Spatial Interpolation of Extreme Values

TL;DR

This paper presents a novel spatial interpolation method for extreme environmental values, combining limited measurement data with climate model outputs, and employs a modified Monte Carlo EM algorithm to estimate the model parameters.

Contribution

It introduces a new approach for interpolating extreme values using Gaussian process-modulated GEV parameters and a modified EM algorithm for parameter estimation.

Findings

Model accurately estimates extremal features of rainfall.

Interpolated maps effectively visualize extreme rainfall patterns.

Method integrates measurement data with climate model outputs.

Abstract

This paper introduces a method for spatial interpolation of extreme values, and in particular targets the case in which conventional data, resulting from a measurement for example, are available at only a few locations.

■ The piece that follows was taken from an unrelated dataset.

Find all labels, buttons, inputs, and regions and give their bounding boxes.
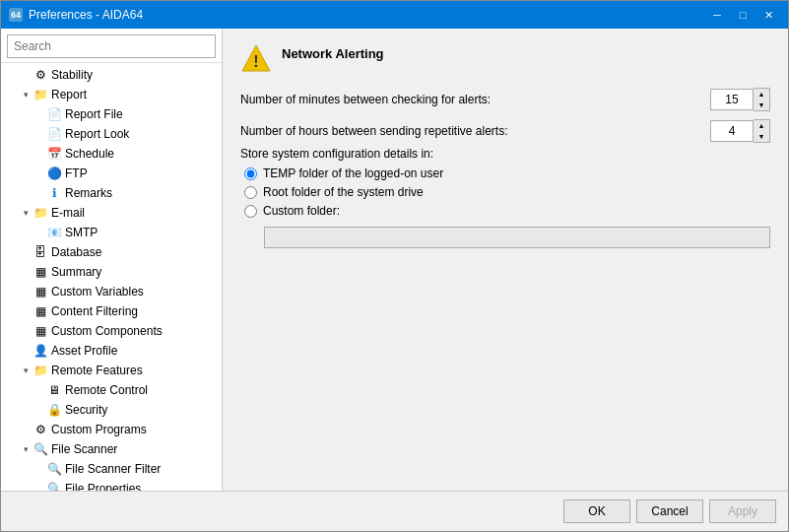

To overcome this the conventional data are supplemented with output from a computer simulator. For environmental applications, such as extreme rainfall as we study here, the simulator could be a regional climate model. Annual maxima are studied and assumed to follow the generalised extreme value (GEV) distribution and dependence is accommodated between maxima by its parameters following Gaussian processes. The GEV's parameters are now random and so a modification to the Monte Carlo EM algorithm is presented so that the model's parameters can be estimated. Then a variety of checks for the model's goodness of fit are given. For the extreme rainfall application we find that the model estimates a variety of extremal features of interest well, and then show how specific features can be interpolated based on the model so that maps can be produced.